Because they can. I mean... Eventually those kids will get that money anyway. Why wait to give it to them?
Anonymous
Anonymous wrote:
Anonymous wrote:I trust you are reading the news about the increasing gap between the haves and the have nots? This is what it looks like to build generational wealth.


+1. Soon enough the ruling class will demand titles.



You should be on London Urban Moms.

Anonymous
Anonymous wrote:I think some others have mentioned it but.. where are the luxury homes for 800k? Even 900k? I'm thinking about buying a fixer upper for 750k+...


OP must be in the Midwest.
Anonymous
Anonymous wrote:
Anonymous wrote:I know it's not new for parents to help their adult kids out with their first home financially but the number of parents I know buying their adult kids luxury homes is astounding. Has this become a new trend? I recently reunited with a few old friends from high school (we are now all in our early 30s and yes we grew up in expensive homes in a HCOL area) and a number of them have managed to buy 800K plus homes with their parents co-signing the mortgage because they would never be approved for it on their own. These people include a lawyer who put out a shingle and ekes out 65k a year, a friend who went to dental school and has the loans to prove it but upon graduation got married and pregnant and never practiced while her husband is a middle school teacher and an HR assistant at a fortune 500 company making 55k a year. I get helping your kids but why buy them such expensive houses when there salary would never justify it?

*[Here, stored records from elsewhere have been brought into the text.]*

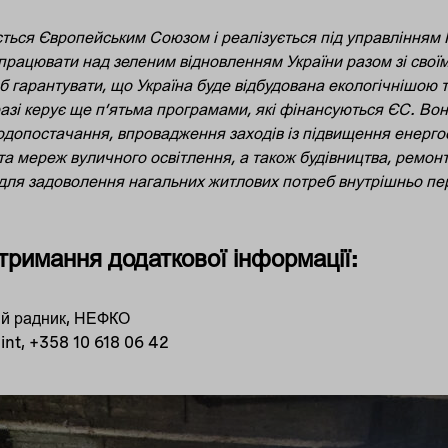
ться Європейським Союзом і реалізується під управління
 працювати над зеленим відновленням України разом зі сво
 гарантувати, що Україна буде відбудована екологічнішою т
зі керує ще п’ятьма програмами, які фінансуються ЄС. Во
водопостачання, впровадження заходів із підвищення енерг
та мереж вуличного освітлення, а також будівництва, ремонт
 для задоволення нагальних житлових потреб внутрішньо пе
тримання додаткової інформації:
ий радник, НЕФКО
int, +358 10 618 06 42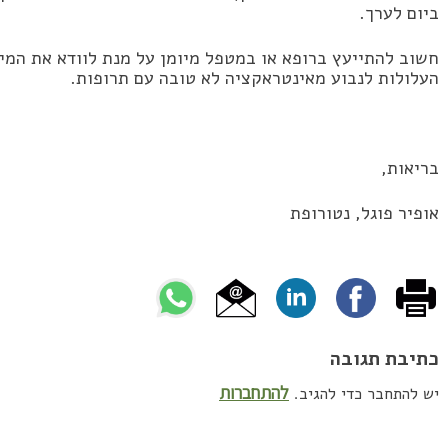
ביום לערך.
חשוב להתייעץ ברופא או במטפל מיומן על מנת לוודא את המינו
העלולות לנבוע מאינטראקציה לא טובה עם תרופות.
בריאות,
אופיר פוגל, נטורופת
כתיבת תגובה
להתחברות
יש להתחבר כדי להגיב.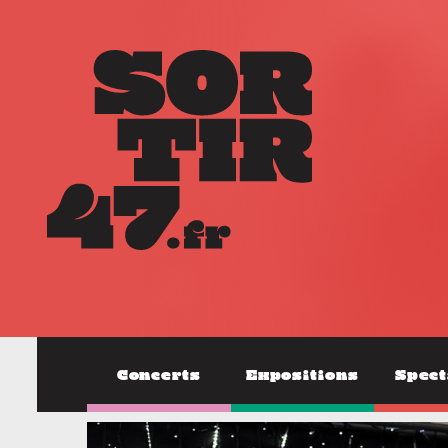
Concerts
Expositions
Spect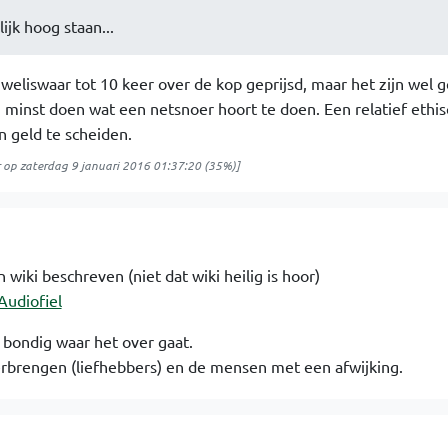
ijk hoog staan...
n weliswaar tot 10 keer over de kop geprijsd, maar het zijn wel
 minst doen wat een netsnoer hoort te doen. Een relatief ethi
 geld te scheiden.
op
zaterdag 9 januari 2016 01:37:20
(35%)]
in wiki beschreven (niet dat wiki heilig is hoor)
Audiofiel
n bondig waar het over gaat.
rbrengen (liefhebbers) en de mensen met een afwijking.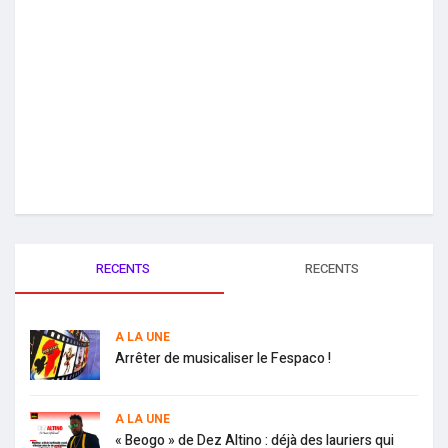
RECENTS
RECENTS
A LA UNE
Arrêter de musicaliser le Fespaco !
A LA UNE
« Beogo » de Dez Altino : déjà des lauriers qui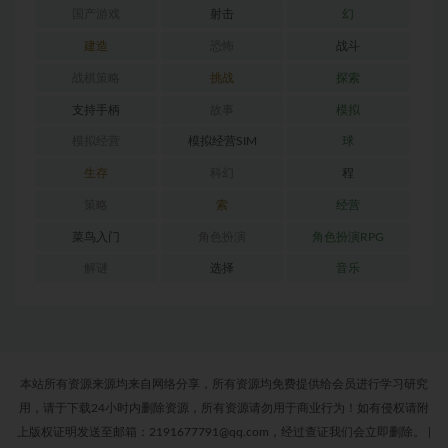
国产游戏
射击
幻
建造
恐怖
战斗
战棋策略
挑战
探索
支持手柄
故事
模拟
模拟经营
模拟经营SIM
球
生存
科幻
程
策略
索
经营
菜鸟入门
角色扮演
角色扮演RPG
解谜
选择
音乐
本站所有资源来源均来自网络分享，所有资源均免费提供给会员进行学习研究
用，请于下载24小时内删除资源，所有资源请勿用于商业行为！如有侵权请附
上版权证明发送至邮箱：2191677791@qq.com，经过查证我们会立即删除。
|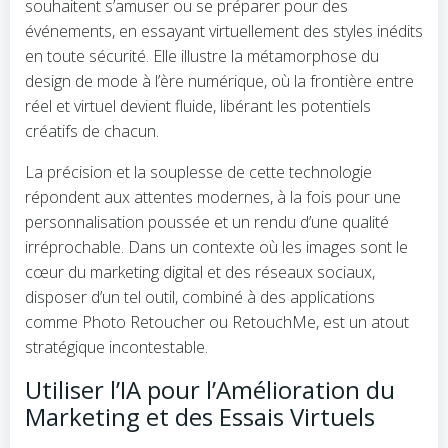
souhaitent s’amuser ou se préparer pour des
événements, en essayant virtuellement des styles inédits
en toute sécurité. Elle illustre la métamorphose du
design de mode à l’ère numérique, où la frontière entre
réel et virtuel devient fluide, libérant les potentiels
créatifs de chacun.
La précision et la souplesse de cette technologie
répondent aux attentes modernes, à la fois pour une
personnalisation poussée et un rendu d’une qualité
irréprochable. Dans un contexte où les images sont le
cœur du marketing digital et des réseaux sociaux,
disposer d’un tel outil, combiné à des applications
comme Photo Retoucher ou RetouchMe, est un atout
stratégique incontestable.
Utiliser l’IA pour l’Amélioration du
Marketing et des Essais Virtuels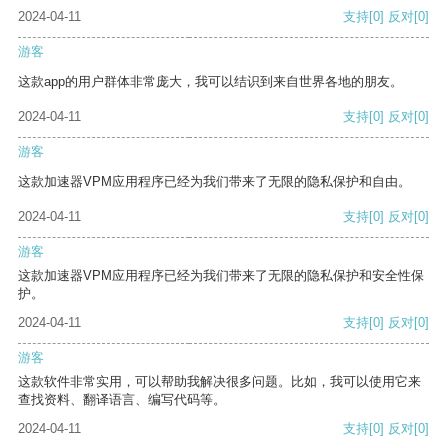
2024-04-11
支持
[0]
反对
[0]
游客
这款app的用户群体非常庞大，我可以结识到来自世界各地的朋友。
2024-04-11
支持
[0]
反对
[0]
游客
这款加速器VPM应用程序已经为我们带来了无限的隐私保护和自由。
2024-04-11
支持
[0]
反对
[0]
游客
这款加速器VPM应用程序已经为我们带来了无限的隐私保护和安全性保
护。
2024-04-11
支持
[0]
反对
[0]
游客
这款软件非常实用，可以帮助我解决很多问题。比如，我可以使用它来
查找资料、翻译语言、编写代码等。
2024-04-11
支持
[0]
反对
[0]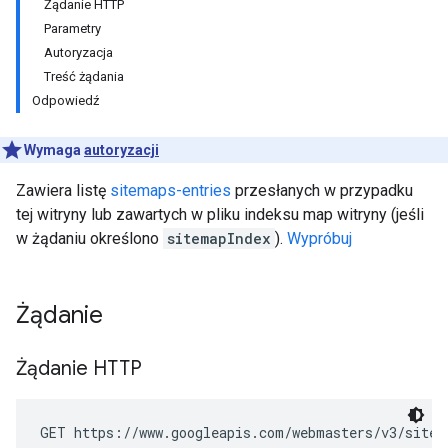
Żądanie HTTP
Parametry
Autoryzacja
Treść żądania
Odpowiedź
Wymaga
autoryzacji
Zawiera listę
sitemaps-entries
przesłanych w przypadku
tej witryny lub zawartych w pliku indeksu map witryny (jeśli
w żądaniu określono
sitemapIndex
).
Wypróbuj
Żądanie
Żądanie HTTP
GET https://www.googleapis.com/webmasters/v3/sites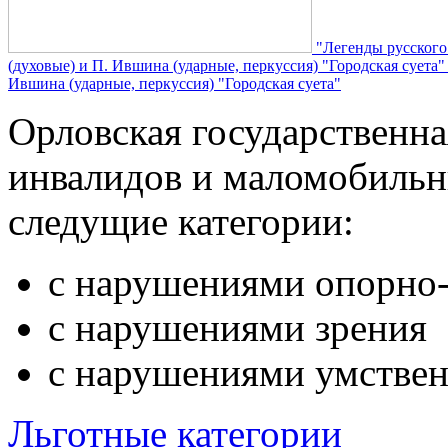
"Легенды русского
(духовые) и П. Ившина (ударные, перкуссия) "Городская суета
Ившина (ударные, перкуссия) "Городская суета"
Орловская государственн
инвалидов и маломобильн
следущие категории:
с нарушениями опорно-
с нарушениями зрения
с нарушениями умствен
Льготные категории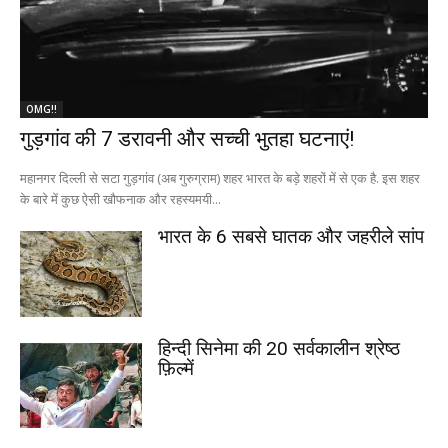
OMG!!
गुड़गांव की 7 डरावनी और सच्ची भुतहा घटनाएं!
महानगर दिल्ली से सटा गुड़गांव (अब गुरुग्राम) शहर भारत के बड़े शहरों में से एक है. इस शहर
के बारे में कुछ ऐसी खौफनाक और रहस्यमयी...
भारत के 6 सबसे घातक और जहरीले सांप
हिन्दी सिनेमा की 20 सर्वकालीन श्रेष्ठ
फ़िल्में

Maybe the HR assistant bought $1000 of Etherium in December 2016 and paid for the house in CASH. You assume a lot and have a toxic jealous mind. you should focus on yourself and not worry about the financial circumstances of others. It isn't healthy


They've openly admitted to their parents co signing so there's no assumption there. There is no jealousy here, I personally would not allow for my parents to co-sign a jumbo loan for me in my 30s. I just find it infantilizing and you'll always be beholden to your parents for their financial help rather than growing up and being an adult.